Although the flaws are minor, I do have to drop it just a bit to four out of five stars. Strongly recommended for children who love dragons or airplanes. Good for a fun, relaxing read for adults who love the same.

08 Jun

Christian Forgiveness

forgivenessLast week I closed with a discussion of the power of forgiveness. I think it’s worth following that up with some thoughts about Christian forgiveness – specifically, what it is and what it isn’t. The modern western culture has adopted some pretty specific ideas of forgiveness, claiming that this is the “Christian” ideal. It’s not. It bears no relation to any historical version of true Christian forgiveness that ever existed in any major culture… until the modern day.

First, the modern misconception of Christian forgiveness. The modern idea is that “true Christians” should forgive anything, anywhere, anytime, always and forever. As is typical of most modern misconceptions of Christianity, this isn’t completely off base… it’s just missed some of the details that turn out to actually be rather important. Amusingly, this version of Christian forgiveness is pushed the most heavily by non-Christians – very often the exact same non-Christians I derided last week for not wanting to ever forgive anything

But, you say, they’re not Christian – they don’t have to. But us, us Christians, oh, we have to. Well, no – they are dictating the rules of our own faith to us in an attempt to disarm us in the culture wars. And, as usual, they completely misunderstand our faith. Unfortunately, so do many Christians, which is why they can get away with it.

The nugget of truth is that, yes, by Christian dogma nothing is unforgivable. Literally nothing. It doesn’t matter how evil your deeds were. It doesn’t even matter if you’ve lived an entire life of evil and repent only right before death. By two thousand years of Christian dogma, God will forgive you. Those of us who are practicing Christians are supposed to also strive for this ideal – although the other part of Christianity, largely forgotten in the modern culture as well, is that we are fallen humans. We are expected to strive for it. We are also expected to fail.

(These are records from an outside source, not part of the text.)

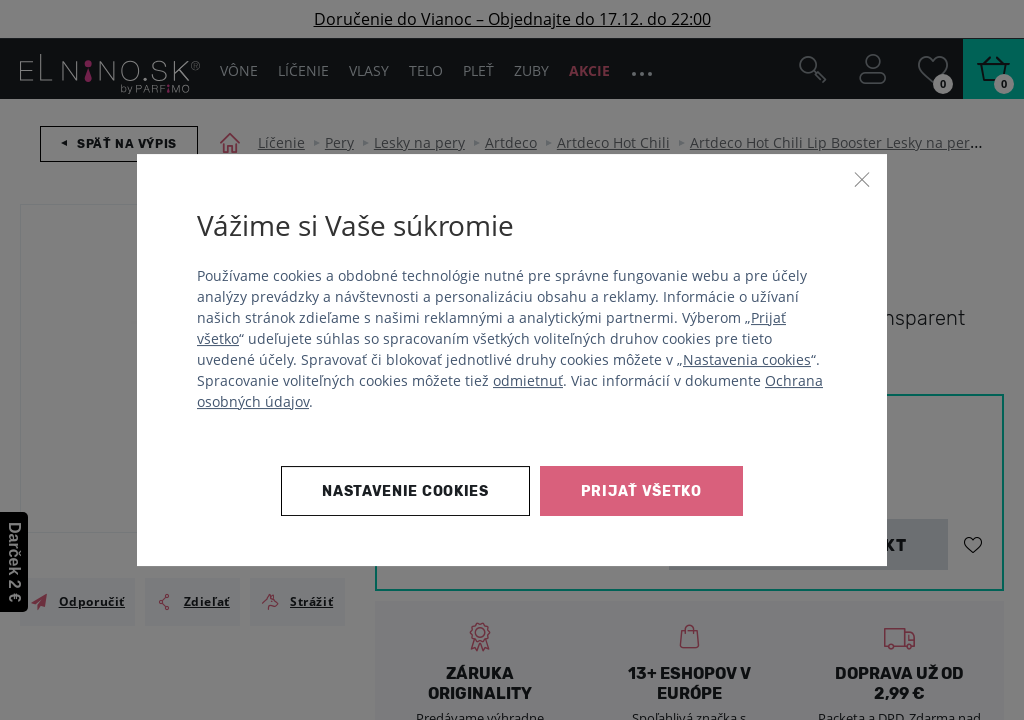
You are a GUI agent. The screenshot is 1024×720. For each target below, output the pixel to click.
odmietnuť (528, 380)
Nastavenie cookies (405, 491)
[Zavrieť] (862, 179)
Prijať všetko (641, 491)
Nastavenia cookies (747, 359)
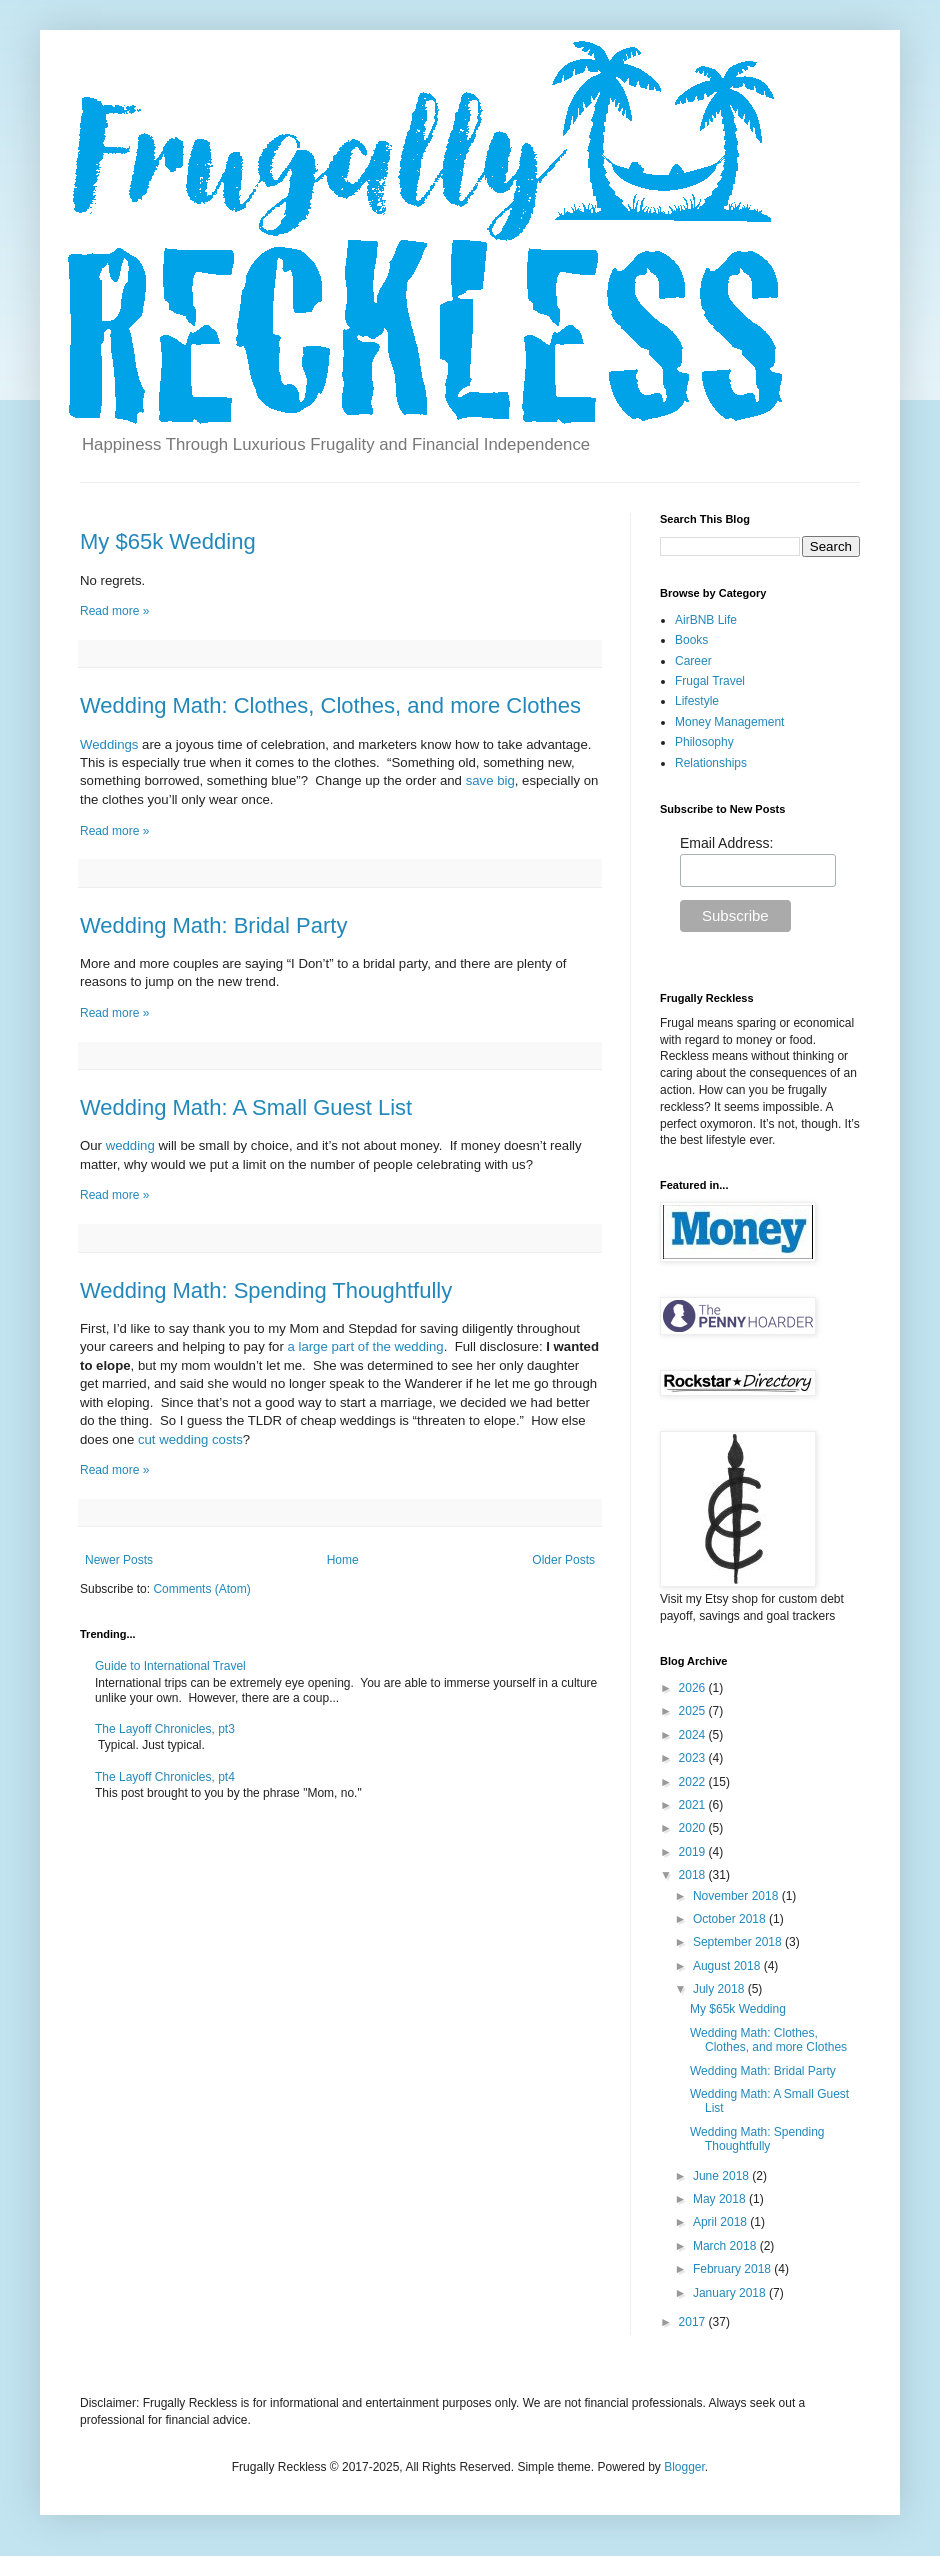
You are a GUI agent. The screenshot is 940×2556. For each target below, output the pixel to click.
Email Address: (726, 843)
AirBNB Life (706, 620)
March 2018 (726, 2246)
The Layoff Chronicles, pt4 (165, 1777)
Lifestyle (697, 701)
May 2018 (721, 2199)
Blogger (684, 2467)
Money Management (729, 722)
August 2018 (728, 1966)
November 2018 (737, 1896)
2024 (694, 1735)
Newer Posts (119, 1560)
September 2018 (739, 1942)
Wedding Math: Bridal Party (213, 925)
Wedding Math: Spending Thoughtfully (266, 1290)
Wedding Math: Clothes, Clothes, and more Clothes (330, 705)
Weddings (109, 744)
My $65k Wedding (168, 541)
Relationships (711, 763)
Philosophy (704, 742)
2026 (694, 1688)
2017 (694, 2322)
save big (490, 780)
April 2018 (721, 2222)
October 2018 (731, 1919)
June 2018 (722, 2176)
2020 (694, 1828)
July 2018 (720, 1989)
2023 (694, 1758)
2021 (694, 1805)
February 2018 (733, 2269)
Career (693, 661)
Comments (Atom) (201, 1589)
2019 (694, 1852)
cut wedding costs (190, 1439)
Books (691, 640)
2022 (694, 1782)
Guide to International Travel (170, 1666)
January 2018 (731, 2293)
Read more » (114, 611)
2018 (694, 1875)
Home (343, 1560)
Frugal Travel (710, 681)
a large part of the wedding (365, 1346)
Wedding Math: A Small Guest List (246, 1107)
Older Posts (563, 1560)
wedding (130, 1145)
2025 (694, 1711)
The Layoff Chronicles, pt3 (165, 1729)
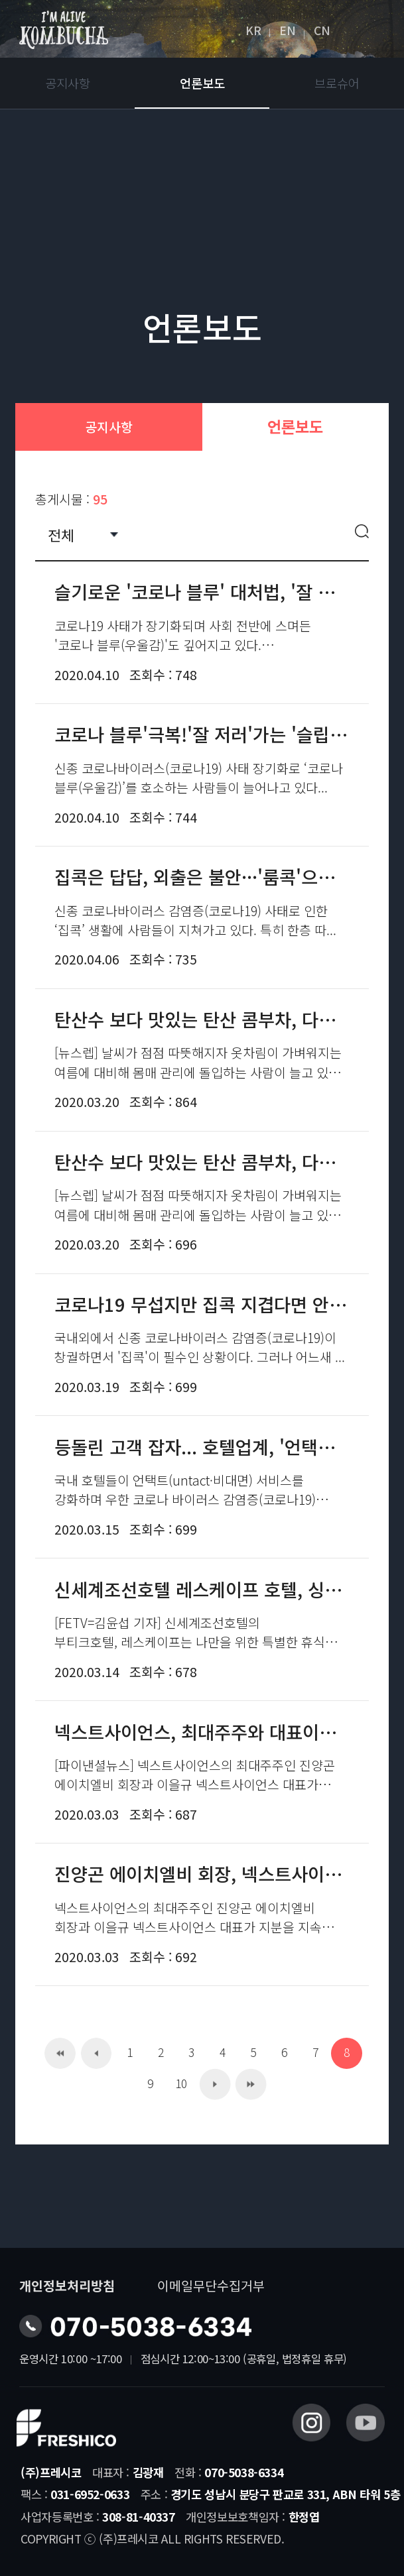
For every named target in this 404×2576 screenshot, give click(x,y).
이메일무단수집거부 (211, 2285)
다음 (215, 2084)
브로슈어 (337, 82)
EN (287, 30)
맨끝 (251, 2084)
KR (253, 30)
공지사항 (67, 82)
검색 (362, 534)
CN (322, 30)
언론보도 (202, 82)
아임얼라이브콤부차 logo (63, 30)
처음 (60, 2053)
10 (181, 2083)
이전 (96, 2053)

Even so, there is another part to this that is completely forgotten (or, mostly, purposefully ignored) in modern attacks on Christians supposedly acting in an un-Christian way. The forgiveness isn’t free, and it isn’t automatic. Forgiveness requires three things:

  1. An acknowledgement that one has, in fact, sinned [or, in the case of forgiveness from someone other than God, acknowledgement that you’ve committed a grievance; for brevity, I will just say sin from here on out]. That implies a further requirement: acknowledging that what you did was, in fact, wrong. Being a good Christian does require that you try not to judge others, and that you forgive them if you do judge them. It does not require you to pretend that what they did was right.
  2. Contrition – an honest regret for the sin. You have to actually be sorry for having done it. As we learn in grade school, being sorry for “getting caught” isn’t enough. Neither is it enough to be sorry merely because our sin had a bad effect. We must be sorry for the actual commission of the sin.
  3. We must make an honest and true attempt to turn away from the sin. You can’t acknowledge your sins, confess them to God, and totally plan on doing it again tomorrow and expect to be forgiven – even if you’re really, really sorry. It doesn’t work that way. If you’re going to just go out and cheerfully do it again, well, don’t expect your forgiveness. Now, God does know that we’re merely fallen mortals. If we really mean to be good, we try to be good, and we screw up… well, he expects that. But we have to try.

Now, God’s forgiveness is infinite – and it’s not subject to our rules. If he chooses to, God can forgive us even if we don’t meet these requirements. But the entire history of Church dogma tells us that we’re only assured of it if we meet these requirements. In turn, we are not under any obligation to forgive others who don’t meet them. If we choose to do so anyway, that’s our business and good for us. But honest Christian forgiveness doesn’t require it.

This is the true nature of Christian forgiveness. The modern version of “forgive everybody everything even if they’re not sorry, don’t view it as sin, and plan to keep doing it forever” isn’t Christian at all.